The Millennium – Again / Begin
If exposure to Dylan’s electric anger was a revelation, then my introduction to the soft psyche of The Millennium was equally so, but in an inevitably more gentle manner. And although I had nudged into some of the sixties sounds earlier through the likes of The Kinks and, yes, The Beach Boys, it was the introduction to the fascinating interconnected world of The Millennium gang that really got me going.
Of course there have been contemporary records that have meant a lot in the past seven years. There have been new groups that have excited me and whose records I have loved and over which I have enthused excitedly. But changed my life? Opened me to new horizons? Not really, no (although Jens Lekman’s When I Said I Wanted To Be Your Dog would probably be the best placed to refute that point).
I am not sure why I feel inexorably drawn back to the soft psyche and bubblegum music of the mid to late 1960s. It’s certainly not the music of my youth. It’s not the music that was playing during my most formative years, but perhaps it is the music that most perfectly captures the essence of those years; is the music from which so many of my later loves drew reference from. For so many of the songs and records of that time are rooted in the essential moments of late teenage awakenings; are suffused with a sense of the new and the now that last through the years like tiny fragments of energy and emotion captured in a photograph. It is nostalgia for an age I never knew, an age I was too young to remember and yet somehow yearn to have experienced. And all the while I know full well that what I’m nostalgic for is a false reality; a mediated illusion crafted from a cascade of imagery and sound.
But after all, isn’t that what all the records that change our lives are all about? They all connect together moments, places, people and emotions. Real or imagined, it’s all the same. It all comes together in the heart and the head; a string of fascination with the self and our place within the world. The records, like the films and the paintings, the photographs and the books are ciphers and conduits, sometimes sparks of illumination.
So whilst I don’t expect any album to change my life from here on in, I do expect the music yet to be heard, old and new, to subtly mould that life in unexpected ways. It’s really quite a thrilling prospect.

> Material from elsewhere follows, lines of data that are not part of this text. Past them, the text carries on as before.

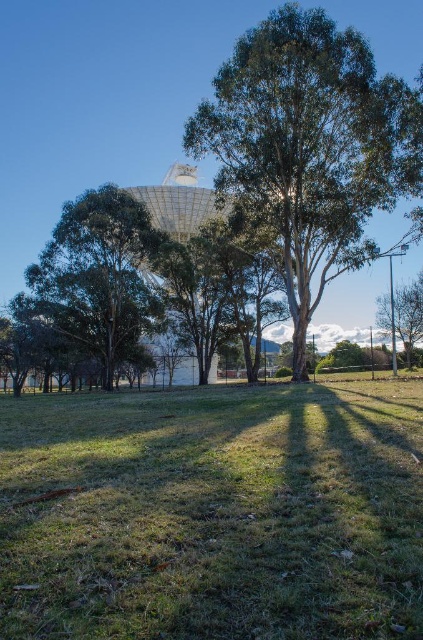 Measure the distance from green leafy tree at center to green leafy tree at left.

green leafy tree at center is 13.06 meters away from green leafy tree at left.

Can you confirm if green leafy tree at center is positioned above green leafy tree at left?

Correct, green leafy tree at center is located above green leafy tree at left.

Is point (351, 32) less distant than point (27, 284)?

Yes, point (351, 32) is in front of point (27, 284).

At what (x,y) coordinates should I click in order to perform the action: click on green leafy tree at center. Please return your answer as a coordinate pair (x, y). This screenshot has width=423, height=640. Looking at the image, I should click on (310, 147).

Who is more distant from viewer, (87, 230) or (376, 298)?

The point (376, 298) is more distant.

Who is positioned more to the left, green leafy tree at left or green leafy tree at right?

green leafy tree at left is more to the left.

Who is more distant from viewer, (112, 358) or (395, 304)?

The point (395, 304) is behind.

This screenshot has width=423, height=640. I want to click on green leafy tree at left, so click(x=96, y=275).

Is green grass at center bigger than green leafy tree at right?

Actually, green grass at center might be smaller than green leafy tree at right.

Does green grass at center have a lesser width compared to green leafy tree at right?

No.

Consider the image. Measure the distance between point (x=95, y=460) and camera.

A distance of 6.27 meters exists between point (x=95, y=460) and camera.

Find the location of a particular element. This screenshot has height=640, width=423. green grass at center is located at coordinates (213, 513). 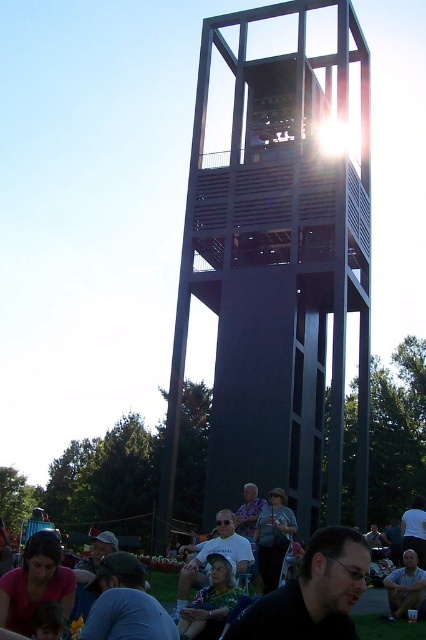 You are a photographer trying to capture a photo of the people in the park. You want to ensure both the matte gray shirt at center and the light brown leather jacket at lower right are visible in the frame. Based on their positions, which direction should you adjust your camera to include both subjects?

The matte gray shirt at center is to the left of the light brown leather jacket at lower right, so you should adjust your camera to the right to include both subjects in the frame. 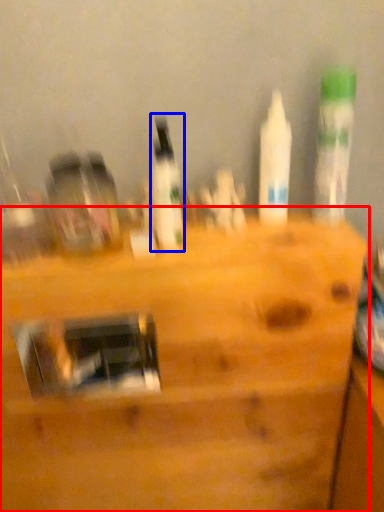 Question: Which point is closer to the camera, furniture (highlighted by a red box) or bottle (highlighted by a blue box)?

Choices:
 (A) furniture
 (B) bottle

Answer: (B) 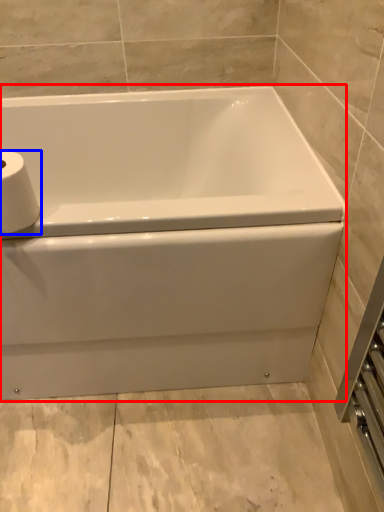 Question: Which of the following is the closest to the observer, bathtub (highlighted by a red box) or toilet paper (highlighted by a blue box)?

Choices:
 (A) bathtub
 (B) toilet paper

Answer: (B) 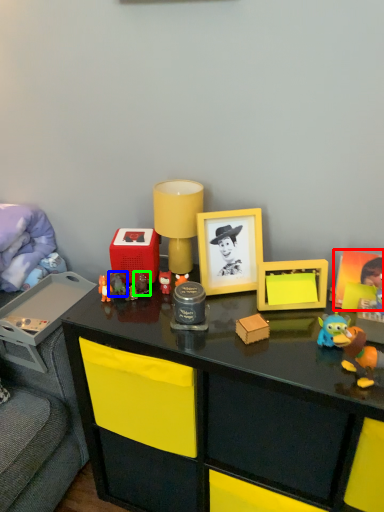 Question: Based on their relative distances, which object is farther from picture frame (highlighted by a red box)? Choose from toy (highlighted by a blue box) and toy (highlighted by a green box).

Choices:
 (A) toy
 (B) toy

Answer: (A) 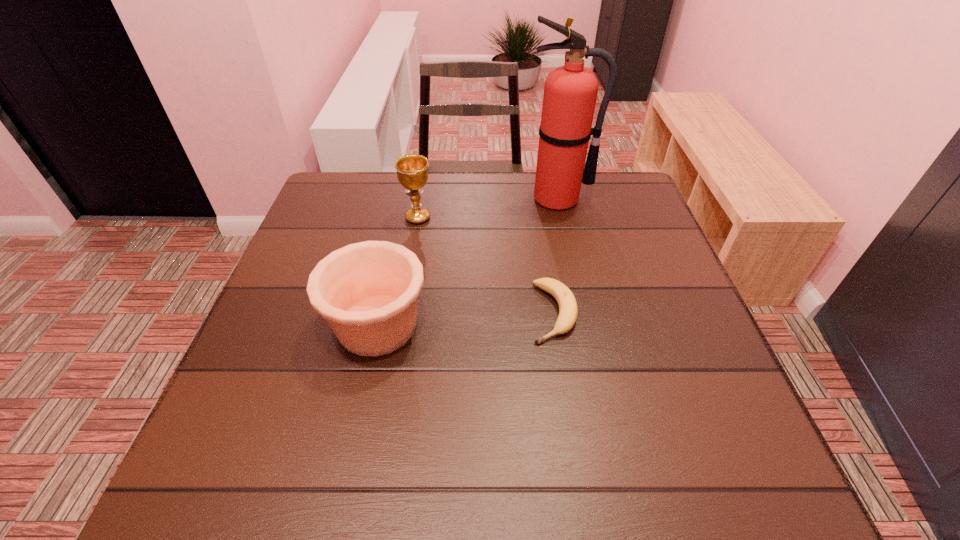 Where is `free space between the shortest object and the fire extinguisher`? free space between the shortest object and the fire extinguisher is located at coordinates (556, 256).

Locate an element on the screen. The height and width of the screenshot is (540, 960). free spot between the banana and the second tallest object is located at coordinates (486, 265).

Image resolution: width=960 pixels, height=540 pixels. Find the location of `free point between the tallest object and the banana`. free point between the tallest object and the banana is located at coordinates (556, 256).

Find the location of `empty space that is in between the second shortest object and the banana`. empty space that is in between the second shortest object and the banana is located at coordinates (466, 319).

Where is `free point between the fire extinguisher and the third tallest object`? The width and height of the screenshot is (960, 540). free point between the fire extinguisher and the third tallest object is located at coordinates coord(468,262).

I want to click on empty location between the banana and the pottery, so click(466, 319).

Where is `free space between the shortest object and the tallest object`? This screenshot has height=540, width=960. free space between the shortest object and the tallest object is located at coordinates (556, 256).

I want to click on vacant space in between the tallest object and the pottery, so click(468, 262).

Select which object appears as the closest to the shortest object. Please provide its 2D coordinates. Your answer should be formatted as a tuple, i.e. [(x, y)], where the tuple contains the x and y coordinates of a point satisfying the conditions above.

[(368, 292)]

Locate which object ranks in proximity to the third tallest object. Please provide its 2D coordinates. Your answer should be formatted as a tuple, i.e. [(x, y)], where the tuple contains the x and y coordinates of a point satisfying the conditions above.

[(568, 311)]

Very much enjoyed this series, as reflected in the fact that I'm sorely tempted to have a go myself - if only I didn't have series of my own to stick with! Surprisingly few in common, though to an extent that reflects the varying points at which we first got our respective ears round a group - it was 'Liberty Belle' for me rather than 'Spring Hill fair', and 'Sound affects' rather than 'Setting sons'. Were I to have a go, I think I would be obliged to kick off with XTC's 'Black sea' - as you said of 'The Smiths', I know every line, note and noise of that.
Posted by: awildslimalien | March 12, 2009 at 13:08
thanks Dan, i really enjoyed writing the series too. It's nice to have a focus or theme to work to.